Speziell die Szenen des Gefangenentransports entwickeln einen beachtlichen Suspense. Der junge Regisseur Philip Koch, bekannt geworden mit dem Jugendknastdrama "Picco" (2010), lässt hier im Sinne eines existenzialistisch angehauchten Cop-Thrillers die Muskeln spielen. Die Filmmusik dröhnt unheilvoll. Und doch beraubt sich der Film der Autoren Holger Joos und Erol Yesilkaya einer produktiven Leerstelle: Gerhard Liebmann ist als Psychokiller ein maliziöses Abziehbild ohne Tiefenschärfe. Noch dazu ein biederer Museumswärter mit Halbglatze und Zahlentick, der verblüffenderweise gestandene bayrische Kriminalbeamte überwältigen kann.

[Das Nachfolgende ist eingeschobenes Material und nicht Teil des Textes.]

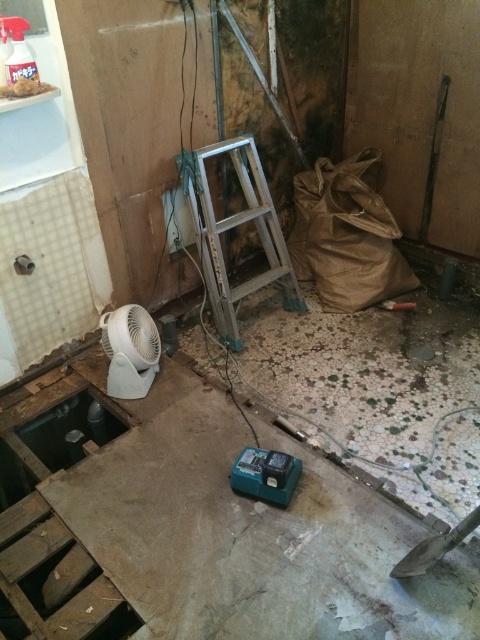 Between point (289, 480) and point (402, 560), which one is positioned behind?

The point (289, 480) is behind.

Is point (255, 449) behind point (418, 566)?

Yes, it is behind point (418, 566).

Where is `green plastic power tool at center`? The image size is (480, 640). green plastic power tool at center is located at coordinates point(265,474).

Does silver metallic ladder at center have a smaller size compared to green plastic power tool at center?

Incorrect, silver metallic ladder at center is not smaller in size than green plastic power tool at center.

Measure the distance between silver metallic ladder at center and green plastic power tool at center.

silver metallic ladder at center is 38.35 inches away from green plastic power tool at center.

Who is more forward, (222, 284) or (290, 458)?

Positioned in front is point (290, 458).

Locate an element on the screen. Image resolution: width=480 pixels, height=640 pixels. silver metallic ladder at center is located at coordinates (233, 227).

Can you confirm if green plastic tool at center is bigger than green plastic power tool at center?

Correct, green plastic tool at center is larger in size than green plastic power tool at center.

Is point (62, 392) positioned before point (255, 480)?

No, (62, 392) is behind (255, 480).

Identify the location of green plastic tool at center. (207, 525). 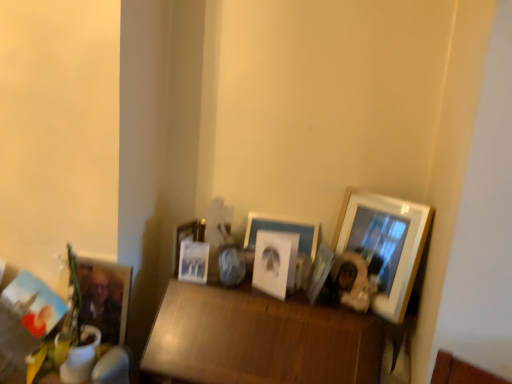 Question: Which direction should I rotate to face white paper at center, which is counted as the third picture frame, starting from the right, — up or down?

Choices:
 (A) up
 (B) down

Answer: (B)

Question: From the image's perspective, is metallic silver photo frame at center, the 5th picture frame positioned from the right, located beneath wooden picture frame at right, arranged as the 8th picture frame when viewed from the left?

Choices:
 (A) yes
 (B) no

Answer: (A)

Question: Is metallic silver photo frame at center, the 5th picture frame positioned from the right, oriented towards wooden picture frame at right, which appears as the 1th picture frame when viewed from the right?

Choices:
 (A) no
 (B) yes

Answer: (A)

Question: Is metallic silver photo frame at center, the 5th picture frame positioned from the right, in contact with wooden picture frame at right, arranged as the 8th picture frame when viewed from the left?

Choices:
 (A) yes
 (B) no

Answer: (B)

Question: Does metallic silver photo frame at center, the 5th picture frame positioned from the right, appear on the left side of wooden picture frame at right, arranged as the 8th picture frame when viewed from the left?

Choices:
 (A) no
 (B) yes

Answer: (B)

Question: From the image's perspective, is metallic silver photo frame at center, acting as the 4th picture frame starting from the left, over wooden picture frame at right, which appears as the 1th picture frame when viewed from the right?

Choices:
 (A) yes
 (B) no

Answer: (B)

Question: Can you confirm if metallic silver photo frame at center, the 5th picture frame positioned from the right, is bigger than wooden picture frame at right, arranged as the 8th picture frame when viewed from the left?

Choices:
 (A) yes
 (B) no

Answer: (B)

Question: From a real-world perspective, is wooden picture frame at right, arranged as the 8th picture frame when viewed from the left, beneath matte black picture frame at lower left, placed as the first picture frame when sorted from left to right?

Choices:
 (A) no
 (B) yes

Answer: (A)

Question: Is wooden picture frame at right, arranged as the 8th picture frame when viewed from the left, closer to camera compared to matte black picture frame at lower left, the 8th picture frame positioned from the right?

Choices:
 (A) no
 (B) yes

Answer: (B)

Question: From the image's perspective, is wooden picture frame at right, which appears as the 1th picture frame when viewed from the right, on matte black picture frame at lower left, placed as the first picture frame when sorted from left to right?

Choices:
 (A) yes
 (B) no

Answer: (A)

Question: Is wooden picture frame at right, arranged as the 8th picture frame when viewed from the left, oriented away from matte black picture frame at lower left, the 8th picture frame positioned from the right?

Choices:
 (A) yes
 (B) no

Answer: (B)

Question: Is wooden picture frame at right, which appears as the 1th picture frame when viewed from the right, next to matte black picture frame at lower left, placed as the first picture frame when sorted from left to right?

Choices:
 (A) yes
 (B) no

Answer: (B)

Question: Considering the relative sizes of wooden picture frame at right, which appears as the 1th picture frame when viewed from the right, and matte black picture frame at lower left, placed as the first picture frame when sorted from left to right, in the image provided, is wooden picture frame at right, which appears as the 1th picture frame when viewed from the right, taller than matte black picture frame at lower left, placed as the first picture frame when sorted from left to right,?

Choices:
 (A) yes
 (B) no

Answer: (A)

Question: Is matte white picture frame at center, positioned as the sixth picture frame in right-to-left order, far away from matte wooden picture frame at lower left, which appears as the seventh picture frame when viewed from the right?

Choices:
 (A) no
 (B) yes

Answer: (A) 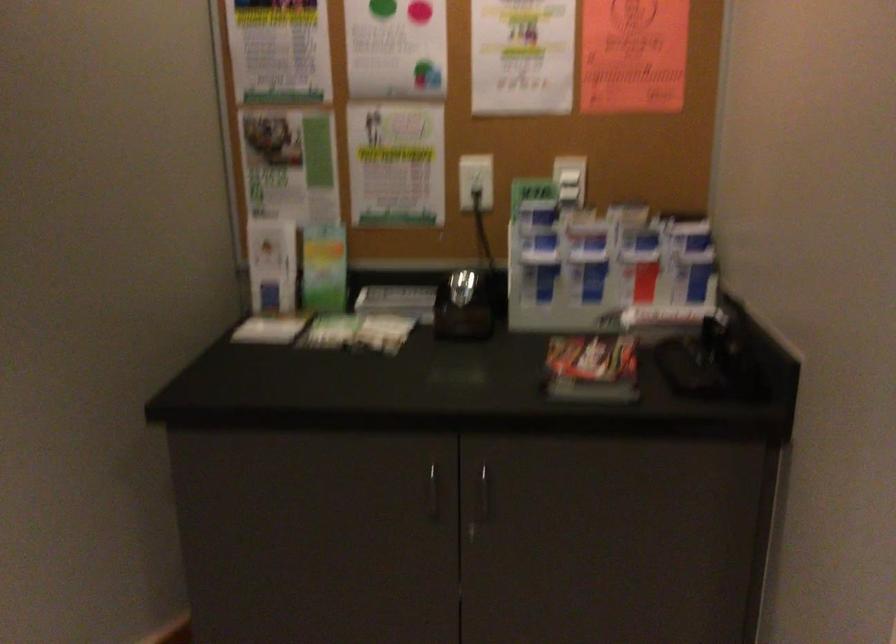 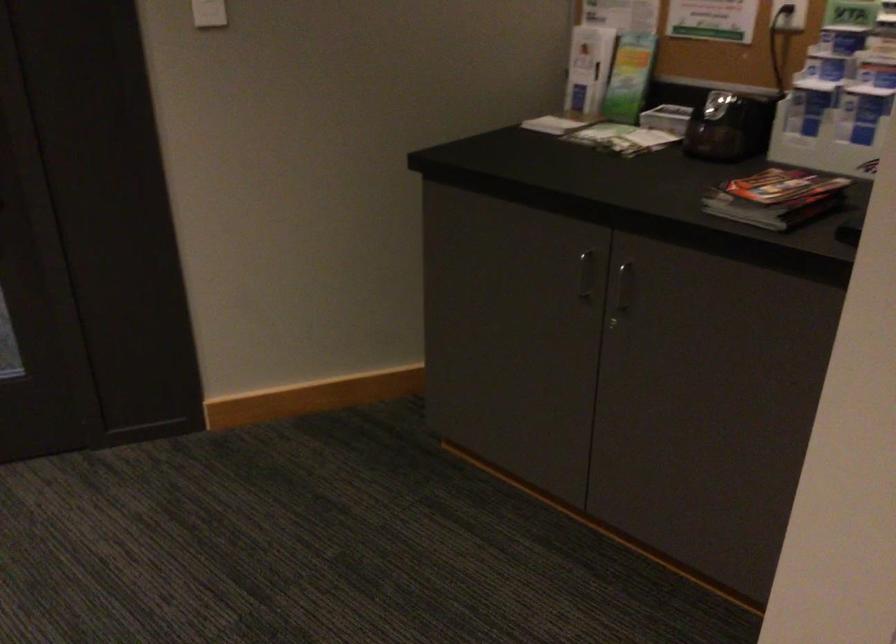 Locate, in the second image, the point that corresponds to (x=605, y=368) in the first image.

(776, 198)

So entlädt sich die mit Händen greifbare Melancholie, die den Vorgängerfilm ausgezeichnet hatte, in wilder Action, handlungslogischen Schwächen und etwas aufgesetzt artikulierter Seelenpein. Überhaupt: "Vorgängerfilm"! Dass man davon sprechen muss im Zusammenhang mit dem "Tatort", ist kein so günstiges Zeichen. Die reflexhafte Masche, Erfolgsfilme bis zum Erbrechen fortzusetzen, legt dieser Tage das Hollywoodkino zu beträchtlichen Teilen künstlerisch lahm. Beim "Tatort", der seit jeher die Kraft aus dem Einzelstück zieht, sollten die Macher der Versuchung vielleicht besser widerstehen.